The basis of this thesis is a fundamental belief in capitalism as the best way of ordering economic relations in human society. I also believe that free market capitalism is the economic corollary of free liberal democracy in the political sphere. There will be those who will disagree vehemently, but we have to work within the existing global socio-economic parameters, which are capitalist. We cannot say, “Stop the world, I want to get off.”
Since I penned the article referred to above, the balance between labour and capital has shifted exponentially in favour of capital. What has emerged is a kind of predatory capitalism that has sought to exploit labour in no uncertain terms. Even in the midst of a persistent slowdown, the Economist opines that: “American corporate profits seem to have defied gravity.” Analysts are forecasting that companies in the S&P 500 will achieve a further 10.9 per cent growth in earnings per share in 2014.
According to the writer, “The most common explanation for the strength of profits is that economic power has moved in favour of capital and away from labour”. It used to be assumed by economists that the quantum of income accruing to labour, on the one hand, and to capital, on the other, was more or less fixed. However, since the 1980s, workers in most of the capitalist world have copped progressively less of the proceeds of economic growth. Productivity gains no longer translate into broad pay increases for workers. One of the defining characteristics of the United States economy today and for some time has been wage stagnation. In 2014 the average minimum wage in real terms is still what it was in 1964.   
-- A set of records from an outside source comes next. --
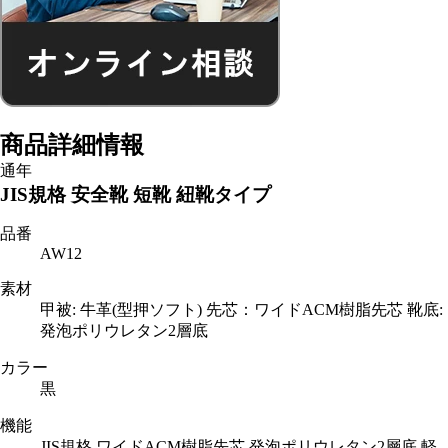
商品詳細情報
通年
JIS規格 安全靴 短靴 紐靴タイプ
品番
AW12
素材
甲被: 牛革(型押ソフト) 先芯：ワイドACM樹脂先芯 靴底:
発泡ポリウレタン2層底
カラー
黒
機能
JIS規格 ワイドACM樹脂先芯 発泡ポリウレタン2層底 軽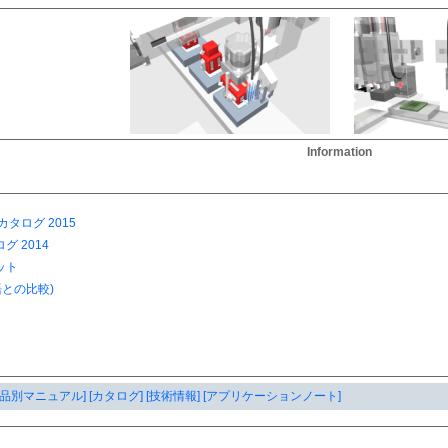
Information
製品別マニュアル]
[カタログ]
[技術情報]
[アプリケーションノート]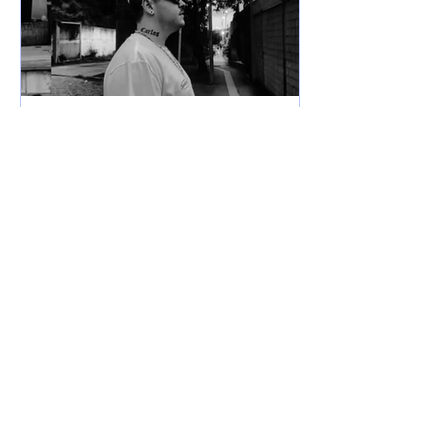
7 de jun. de 2025
Lançamentos
DREWSP VOLTA À ATIVA
COM PROMESSA DE UM
ANO PESADO NO RAP
NACIONAL.
Depois de um tempo fora do jogo,
DREWSP — cria legítimo do ABC
Paulista — retorna com força total e
sede de mic. O MC, que começou a...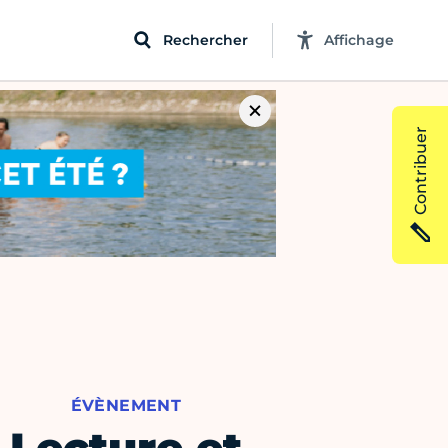
Rechercher
Affichage
Contribuer
ÉVÈNEMENT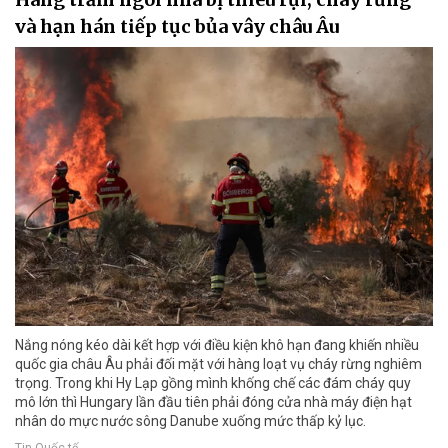
và hạn hán tiếp tục bủa vây châu Âu
Nắng nóng kéo dài kết hợp với điều kiện khô hạn đang khiến nhiều
quốc gia châu Âu phải đối mặt với hàng loạt vụ cháy rừng nghiêm
trọng. Trong khi Hy Lạp gồng mình khống chế các đám cháy quy
mô lớn thì Hungary lần đầu tiên phải đóng cửa nhà máy điện hạt
nhân do mực nước sông Danube xuống mức thấp kỷ lục.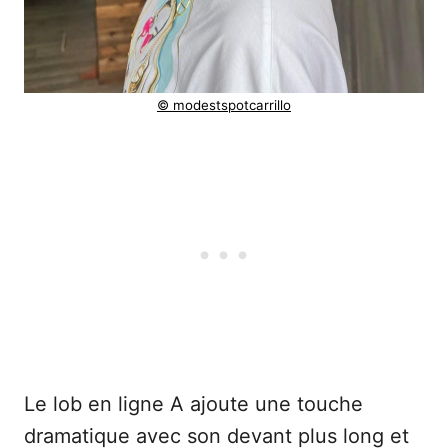
© modestspotcarrillo
Le lob en ligne A ajoute une touche
dramatique avec son devant plus long et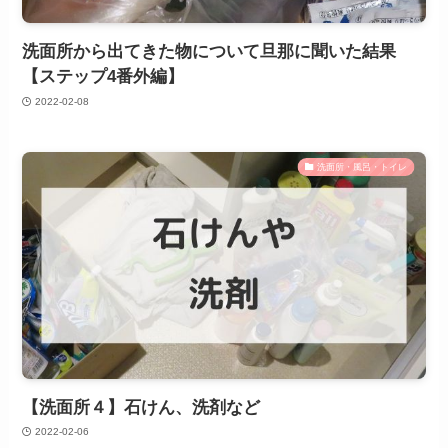
洗面所から出てきた物について旦那に聞いた結果
【ステップ4番外編】
2022-02-08
洗面所・風呂・トイレ
【洗面所４】石けん、洗剤など
2022-02-06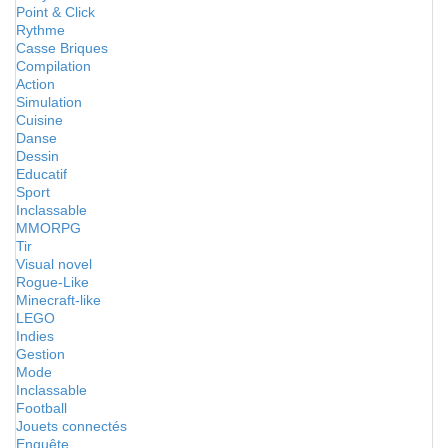
Point & Click
Rythme
Casse Briques
Compilation
Action
Simulation
Cuisine
Danse
Dessin
Educatif
Sport
Inclassable
MMORPG
Tir
Visual novel
Rogue-Like
Minecraft-like
LEGO
Indies
Gestion
Mode
Inclassable
Football
Jouets connectés
Enquête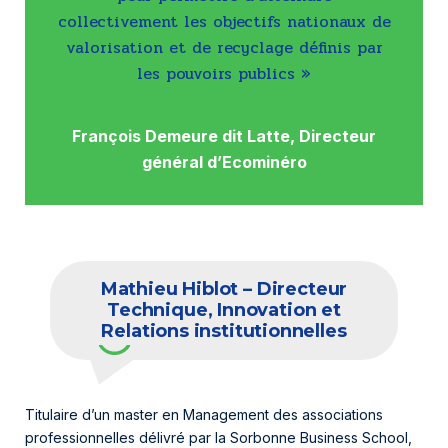
collectivement les objectifs nationaux de
valorisation et de recyclage définis par
les pouvoirs publics »
François Demeure dit Latte, Directeur
général d’Ecominéro
Mathieu Hiblot – Directeur
Technique, Innovation et
Relations institutionnelles
Titulaire d’un master en Management des associations
professionnelles délivré par la Sorbonne Business School,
One corollary of this is the decline in the numerical strength and bargaining power of trade unions. Part of the fall-off in union enrolment is a consequence of the diminished role of manufacturing in the economy of many Western states. Manufacturing, heavy industry, used to be the base of union membership.
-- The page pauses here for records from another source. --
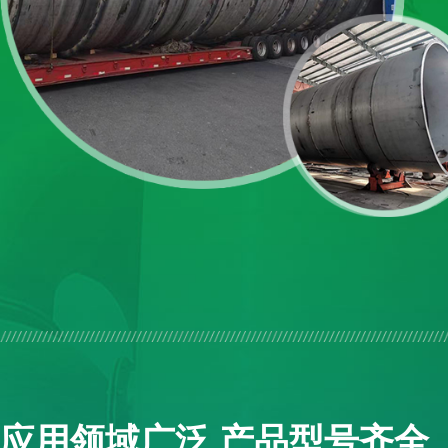
应用领域广泛 产品型号齐全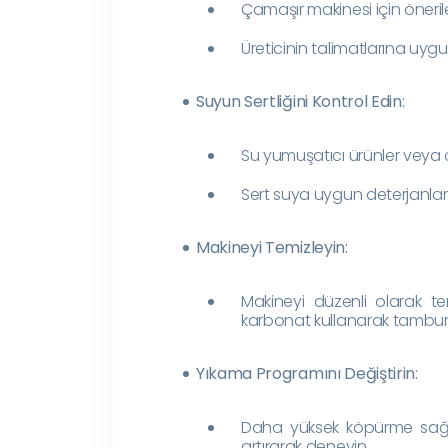
Çamaşır makinesi için önerile
Üreticinin talimatlarına uyg
Suyun Sertliğini Kontrol Edin:
Su yumuşatıcı ürünler veya ci
Sert suya uygun deterjanlar 
Makineyi Temizleyin:
Makineyi düzenli olarak t
karbonat kullanarak tambur
Yıkama Programını Değiştirin:
Daha yüksek köpürme sağla
artırarak deneyin.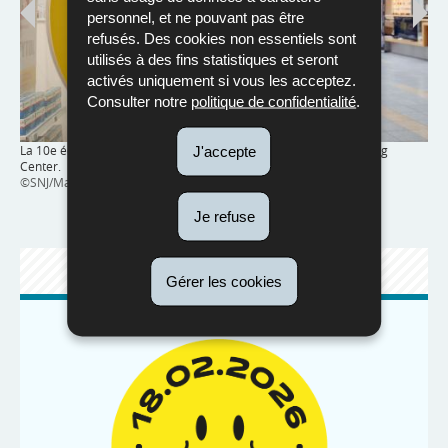
personnel, et ne pouvant pas être
refusés. Des cookies non essentiels sont
utilisés à des fins statistiques et seront
activés uniquement si vous les acceptez.
Consulter notre
politique de confidentialité
.
Cin
La 10e édition de l’Infobourse s’est tenue au Belval Plaza Shopping
J'accepte
©SN
Center.
©SNJ/Mathilde Magne
Je refuse
SITE WEB
Gérer les cookies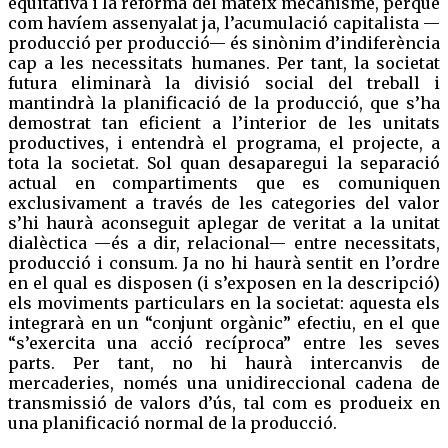
equitativa i la reforma del mateix mecanisme, perquè
com havíem assenyalat ja, l’acumulació capitalista —
producció per producció— és sinònim d’indiferència
cap a les necessitats humanes. Per tant, la societat
futura eliminarà la divisió social del treball i
mantindrà la planificació de la producció, que s’ha
demostrat tan eficient a l’interior de les unitats
productives, i entendrà el programa, el projecte, a
tota la societat. Sol quan desaparegui la separació
actual en compartiments que es comuniquen
exclusivament a través de les categories del valor
s’hi haurà aconseguit aplegar de veritat a la unitat
dialèctica —és a dir, relacional— entre necessitats,
producció i consum. Ja no hi haurà sentit en l’ordre
en el qual es disposen (i s’exposen en la descripció)
els moviments particulars en la societat: aquesta els
integrarà en un “conjunt orgànic” efectiu, en el que
“s’exercita una acció recíproca” entre les seves
parts. Per tant, no hi haurà intercanvis de
mercaderies, només una unidireccional cadena de
transmissió de valors d’ús, tal com es produeix en
una planificació normal de la producció.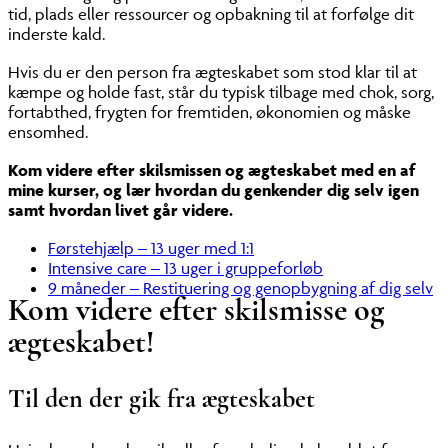
tid, plads eller ressourcer og opbakning til at forfølge dit
inderste kald.
Hvis du er den person fra ægteskabet som stod klar til at
kæmpe og holde fast, står du typisk tilbage med chok, sorg,
fortabthed, frygten for fremtiden, økonomien og måske
ensomhed.
Kom videre efter skilsmissen og ægteskabet med en af
mine kurser, og lær hvordan du genkender dig selv igen
samt hvordan livet går videre.
Førstehjælp – 13 uger med 1:1
Intensive care – 13 uger i gruppeforløb
9 måneder – Restituering og genopbygning af dig selv
Kom videre efter skilsmisse og
ægteskabet!
Til den der gik fra ægteskabet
In the 1960s manufacturing was the engine of Britain’s economic growth, constituting one-third of the economy and employing some six and a half million people. In 2011 it was just one-tenth and employed a mere two million. In Canada Jerry Dias of the Canadian Autoworkers Union (CAW) noted that in the last ten years his union had lost about 600 000 jobs. 
The diminished power of labour in many Western countries has been caused by a number of factors. Firstly, there are the perverse effects of the myth of globalization and trade liberalization, in particular the outsourcing of labour to cheap foreign sources. Foxconn’s China plant churns out a number of electronic devices for Apple and other brands, employing some 1.5 million persons in China. While the returns accruing to capital has increased, American labour has captured less of the proceeds of that growth. An American firm recently threatened that if its US workers insisted on unionization, it would move its operations to Mexico.
Secondly, there is the effect of mass migration, which tends to reduce wages for the lowest paid workers. Technology also accounts for the decline in labour. The Organisation for Economic Cooperation and Development estimates that technology accounts for roughly 80 per cent of the drop in the labour share among its members. That situation may very well get worse as robotics becomes more in evidence. Foxconn is expected to add some one million robots to its factories in 2014.
Thirdly, there is the simple fact of capitalist greed that is flagrantly exploitative of workers. Historically, there has always been an element of greed in capitalism. If “Greed is good”, then anything is possible. Child labour in the mines in Victorian England; sweat shops in early industrial America. Unsafe textile plants in Bangladesh or Duke Energy’s contamination of the ground water system in North Carolina to save money and increase profits from coal production.
Historically, labour unions have been one of the key factors in legitimising liberal democracy based on the capitalist mode of production. In forcing capital to recognise its social responsibilities, unionisation mollified the more exploitative aspects of capital by affording some degree of socio-economic equity-fairness and social mobility. If trade unions are permanently weakened and labour’s share of economic growth continues to decline, this could undermine the moral legitimacy of liberal democracy, which I believe most of us cherish.    
Ralph Jemmott is a retired educator and social commentator; email [email protected]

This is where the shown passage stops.